この中で、問題が難しい、又は、見逃し等で行き詰ったとき、何日も解けない状態が続く事がありますが、こんな時はソルバーを活用します。

 

リンク集で紹介したソルバーは、見逃していた手筋や、手筋の実戦的な適用パターンを、一手毎に確認できる為、実戦力強化に有効なツールと思います。

 

以前、フィンランド人の科学者Arto Inkala博士が、数独作成プログラムにより3ヶ月かけて作成した「世界一難しい数独」というニュースを見かけたのでやってみました。

 

「世界一難しい数独」の問題図

確かにとても難しく、まず、基本的な縦横戦法で、E2・F5に数字が確定し、左中Bに2国同盟が検出されます。

 

次に、2-String Kite、Finned X-Wing 等の手筋が検出されますが、ここで手が止まります。

 

こんな時がソルバーの出番、HoDoKu のソルバーを使って以降の手順を確認します。

このソルバーは、手筋毎の使用可否や検出の優先順も設定可能であり、後回しで検出したい手筋

(Avoidable rectangle、Sue de Coq等)は、事前に優先度を下げておくと良いです。
 
優先順位設定は、左上の Edit 又は、右下ボタンで Preferences 画面を出し、Solver タブ内の Up・Down 釦で操作できます。また、手筋毎の使用可否はチェックボックス。
 
難しい手筋が必要な局面では、Discontinuous Nice Loop が検出される場合も多いですが、本サイトでは Nice Chain(≒AIC)  として紹介しています。
  

   ◆ソルバーでの検出手筋を参考にした、主要手筋の流れの例

 

まず最初に、Brute Force(総当たり的な解法)で、右中ブロックのあるマスに数字が確定します。これは、コンピュータでないと導き出せないような感じですが、以降は、本サイトで紹介している手筋を適用して攻略を進める事ができます。

 

◇ DD-Wing Ⅰ型

◇ 一直線打法・平行線打法

◇ X-Wing

◇ Nice Chain Ⅰ型

◇ DD-Wing Ⅲ型

◇ Finned Skyscraper

◇ 2国同盟、3国同盟

◇ W-Wing

 

Brute Force を別にすると、基本的な手筋から難しい手筋までを駆使する必要があり、実戦的な

手筋修得に役立つ作品と思いました。

〔3〕 2択のN+1連鎖

実戦での2択連鎖の捜索や、ソルバーでの手筋検出の場面等で、2択N連鎖の攻略形より、2択が一つ多い、2択のN+1連鎖の方が先に検出される場合があります。

 

2択N連鎖があれば、2択N+1連鎖は不要のため、2択N+1連鎖について本サイトでは触れてませんが、その違いについて以下にいくつかの例を示します。

 

C5の2値マス、2行目・G列の2択3連鎖に、左下ブロックの如意棒(緑色)が加わった、2択3+1連鎖の例です。

 

2択3連鎖では、M-Wing の解法により、C9マスから数字7が排除され、次に、A8=7となります。

 

2択3+1連鎖でも、連鎖の両端A8・C5のどちらかが7となる為、灰色4マス≠7、そして、A8=7が確定します。

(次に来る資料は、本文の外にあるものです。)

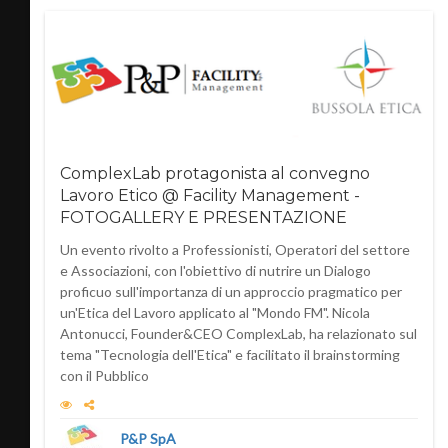
ComplexLab protagonista al convegno
Lavoro Etico @ Facility Management -
FOTOGALLERY E PRESENTAZIONE
Un evento rivolto a Professionisti, Operatori del settore
e Associazioni, con l'obiettivo di nutrire un Dialogo
proficuo sull'importanza di un approccio pragmatico per
un'Etica del Lavoro applicato al "Mondo FM". Nicola
Antonucci, Founder&CEO ComplexLab, ha relazionato sul
tema "Tecnologia dell'Etica" e facilitato il brainstorming
con il Pubblico
P&P SpA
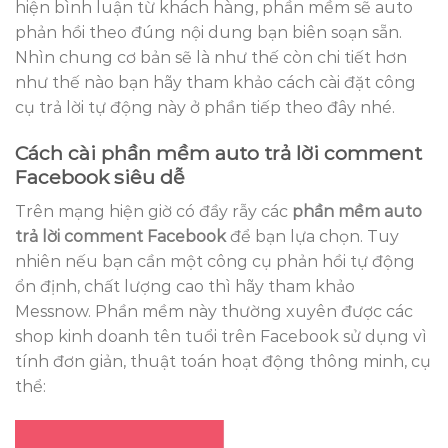
hiện bình luận từ khách hàng, phần mềm sẽ auto
phản hồi theo đúng nội dung bạn biên soạn sẵn.
Nhìn chung cơ bản sẽ là như thế còn chi tiết hơn
như thế nào bạn hãy tham khảo cách cài đặt công
cụ trả lời tự động này ở phần tiếp theo đây nhé.
Cách cài phần mềm auto trả lời comment
Facebook siêu dễ
Trên mạng hiện giờ có đầy rẫy các
phần mềm auto
trả lời comment Facebook
để bạn lựa chọn. Tuy
nhiên nếu bạn cần một công cụ phản hồi tự động
ổn định, chất lượng cao thì hãy tham khảo
Messnow. Phần mềm này thường xuyên được các
shop kinh doanh tên tuổi trên Facebook sử dụng vì
tính đơn giản, thuật toán hoạt động thông minh, cụ
thể:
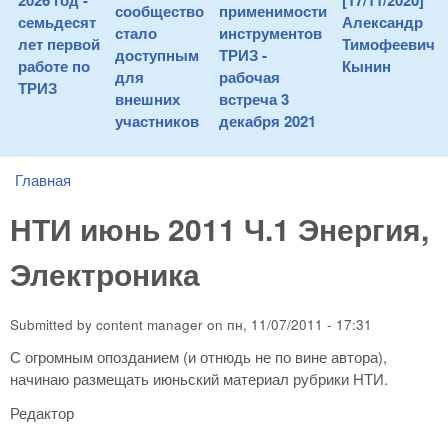
2026 год -
[17/11/2020]
сообщество
применимости
семьдесят
Александр
стало
инструментов
лет первой
Тимофеевич
доступным
ТРИЗ -
работе по
Кынин
для
рабочая
ТРИЗ
внешних
встреча 3
участников
декабря 2021
Главная
You are here
НТИ июнь 2011 Ч.1 Энергия,
Электроника
Submitted by
content manager
on
пн, 11/07/2011 - 17:31
С огромным опозданием (и отнюдь не по вине автора),
начинаю размещать июньский материал рубрики НТИ.
Редактор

上図は、2択3連鎖・3+1連鎖以外に、矛盾を検出する手法で解く事もできます。


左下ブロックの如意棒は、A8・C9のどちらか数字7ですが、、C9=7の場合は連鎖を辿るとC9≠7で矛盾が発生するため、C9≠7が正解となり、次にA8=7が確定します。


以下も、2択N+1連鎖の例です。

 

B列・8行目の2択2連鎖に、右上ブロックの2値マスが追加され、2択2+1連鎖になった例です。

 

2択2連鎖では、2-String Kite の解法により、H2マスから数字1が排除され、次に、H2=7となります。

 

2択2+1連鎖でも、DD-Wing の解法により、H2≠1、

H8≠7となり、そして、H2=7が確定します。

 

A6の2値マス、H列・4行目の2択3連鎖に、C列の如意棒(緑色)が加わって、2択3+1連鎖になった例です。

 

2択3連鎖では、DD-Wing の解法により、C4から数字1が排除され、次に、C2=1となります。

 

2択3+1連鎖でも、連鎖の両端A6・C2のどちらかが1となる為、灰色4マス≠1、そして、C2=1が確定します。

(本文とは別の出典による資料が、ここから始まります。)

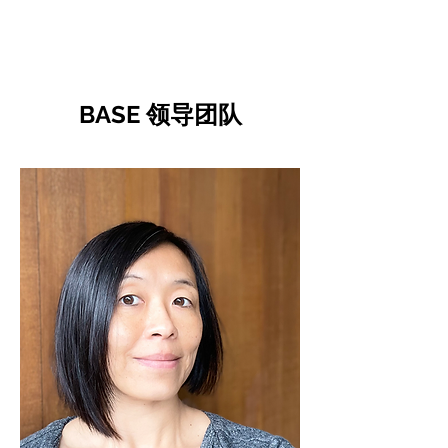
CulturalSpaceAgency
DataBASE
BASE 领导团队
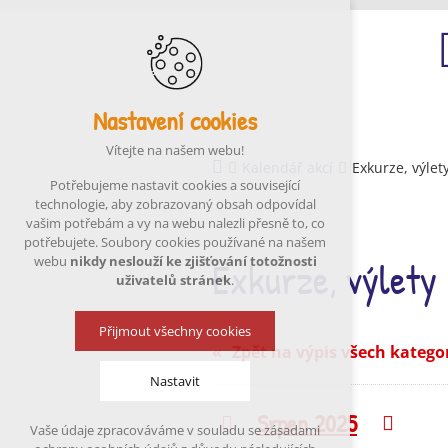
Nastavení cookies
Ú
Vítejte na našem webu!
Kalendář akcí
Exkurze, výlet
Potřebujeme nastavit cookies a související
technologie, aby zobrazovaný obsah odpovídal
vašim potřebám a vy na webu nalezli přesně to, co
potřebujete. Soubory cookies používané na našem
Exkurze, výlety
webu
nikdy neslouží ke zjišťování totožnosti
uživatelů stránek
.
Přijmout všechny cookies
Zpět na výpis všech katego
Nastavit
Srpen 2025
Předchozí
Násle
Vaše údaje zpracováváme v souladu se zásadami
Technická cookies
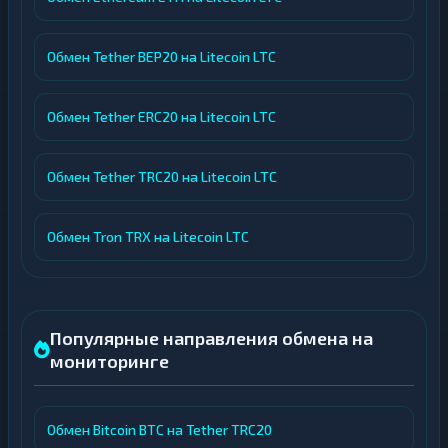
Обмен Tether BEP20 на Litecoin LTC
Обмен Tether ERC20 на Litecoin LTC
Обмен Tether TRC20 на Litecoin LTC
Обмен Tron TRX на Litecoin LTC
Популярные направления обмена на
мониторинге
Обмен Bitcoin BTC на Tether TRC20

いずれも、2択N連鎖の攻略結果として排除マスになるマスに、排除される数字を含む2択を追加して、2択N+1連鎖となっている為、連鎖途中の数字が一つ排除されます。


この事から、2択N+1連鎖は、自食Chain のような感じで少し違和感はありますが、上記例の様に、2択N連鎖とほぼ同じ攻略結果となる為、有効な攻略手段の一つと言えます。

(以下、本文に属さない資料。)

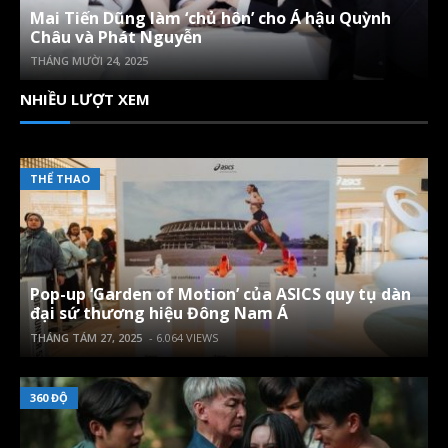
Mai Tiến Dũng làm ‘chủ hôn’ cho Á hậu Quỳnh
Châu và Phát Nguyễn
THÁNG MƯỜI 24, 2025
NHIỀU LƯỢT XEM
THỂ THAO
Pop-up ‘Garden of Motion’ của ASICS quy tụ dàn
đại sứ thương hiệu Đông Nam Á
THÁNG TÁM 27, 2025
- 6.064 VIEWS
360 ĐỘ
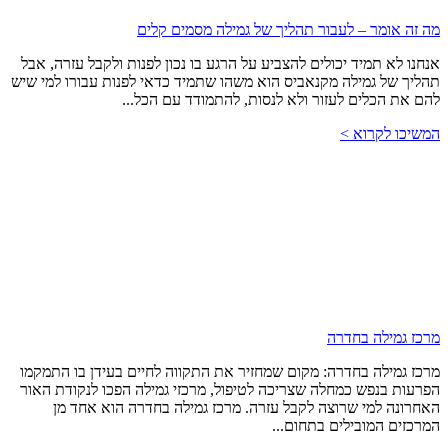
מה זה אומר – לעבור תהליך של גמילה מסמים קלים
אנחנו לא תמיד יכולים להצביע על הרגע בו נכון לפנות ולקבל עזרה, אבל
תהליך של גמילה מקנאביס הוא משהו שתמיד כדאי לפנות עבורו למי שיש
להם את הכלים לעזור ולא לנסות, להתמודד עם הכל...
המשיכו לקרוא >
מרכז גמילה בחדרה
מרכז גמילה בחדרה: מקום שמחזיר את התקווה לחיים בעידן בו התמקמו
הפרעות בנפש כמחלה שצריכה לטיפול, מרכזי גמילה הפכו לנקודת האור
האחרונה למי שרוצה לקבל עזרה. מרכז גמילה בחדרה הוא אחד מן
המרכזים המובילים בתחום...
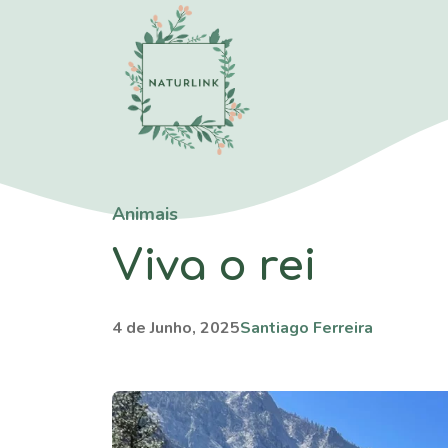
Saltar
para
o
conteúdo
Animais
Viva o rei
4 de Junho, 2025
Santiago Ferreira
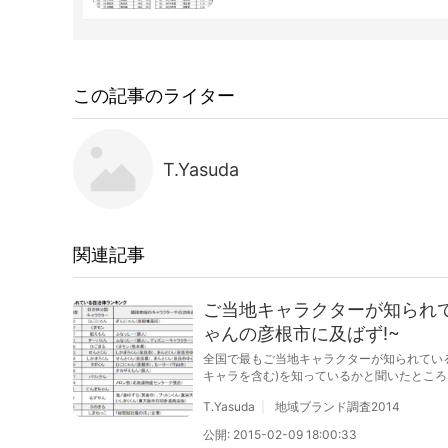
この記事のライター
T.Yasuda
関連記事
ご当地キャラクターが知られ
ゃんの彦根市に及ばず!~
全国で最もご当地キャラクターが知られてい
キャラを含む)を知っているかと聞いたところ
T.Yasuda
地域ブランド調査2014
公開: 2015-02-09 18:00:33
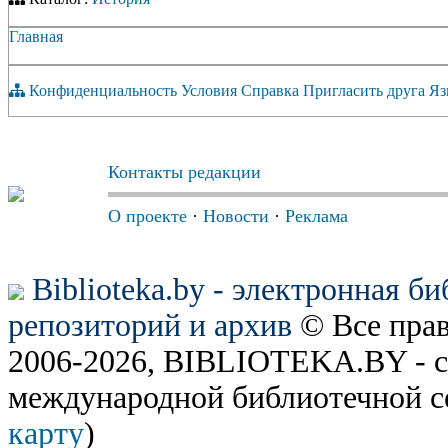
Главная
Конфиденциальность
Условия
Справка
Пригласить друга
Яз
Контакты редакции
О проекте
·
Новости
·
Реклама
Biblioteka.by - электронная б
репозиторий и архив
© Все пра
2006-2026, BIBLIOTEKA.BY - с
международной библиотечной с
карту
)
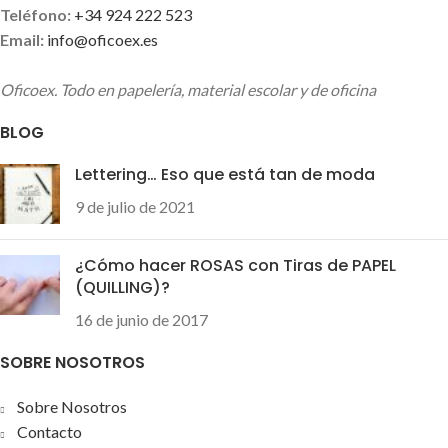
Teléfono:
+34 924 222 523
Email:
info@oficoex.es
Oficoex. Todo en papelería, material escolar y de oficina
BLOG
Lettering… Eso que está tan de moda
9 de julio de 2021
¿Cómo hacer ROSAS con Tiras de PAPEL
(QUILLING)?
16 de junio de 2017
SOBRE NOSOTROS
Sobre Nosotros
Contacto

〔4〕 Discontinuous Nice Loop(参考)

2択連鎖を活用した上位手筋の Chain 系は、本サイトでは Nice Chain(≒AIC) として紹介していますが、一般的には Discontinuous Nice Loop(DNL) が良く知られています。

 

DNLは所定ルールの下、如意棒と2値マスの連鎖が、不連続点を含んでループ状(輪)になったもので、不連続点を真と仮定して矛盾を検出する事が攻略の特徴になります。

(連鎖の両端を同時に見る事が出来るマスが不連続点)

 

左図は、H2に不連続点を含む DNL の例です。

 

H2=7 と仮定してループを辿ると矛盾が発生する為、最初の仮定が誤りで、H2≠7 が正解となります。

 

2択連鎖系の手筋では M-Wing が適用でき、連鎖の両端どちらかが数字7になる為、H2≠7となります。

 

左図は、灰色6マスが不連続点となる DNL の例です。

 

I3=7 と仮定してループを辿ると矛盾が発生する為、最初の仮定は誤りで、I3≠7 が正解となります。

 

但し、この配置では、不連続点が複数個有る為、一般的には

2択連鎖系の手筋で攻略を行います。

 

(2択連鎖系の W-Wing では、灰色6マス≠7)

 

左図は、水色2マスに不連続点を含む DNL の例です。

 

B8=7と仮定してループを辿ると矛盾が発生する為、最初の仮定が誤りで、B8≠7が正解となります。

 

2択連鎖では、DD-Wing の手筋により、B8≠7、H8≠1となります。

Nice Chain (2択連鎖系)の手筋で排除マスを検出した場合、排除マスに排除される数字を仮に入れ、矛盾の発生により、その正しさを検証する事が有ります。

 

この、矛盾の発生で検証する手順は、矛盾の検出を利用する DNL の攻略手法と同じであり、逆に、DNL で検出した排除マスは、Nice Chain 側から検証する事もできます。

 

この事は、Discontinuous Nice Loop(DNL) と Nice Chain(≒AIC) は表裏のような関係にあり、攻略の仕組み等いろいろ異なりますが、お互いに置き換え可能な手筋と思われます。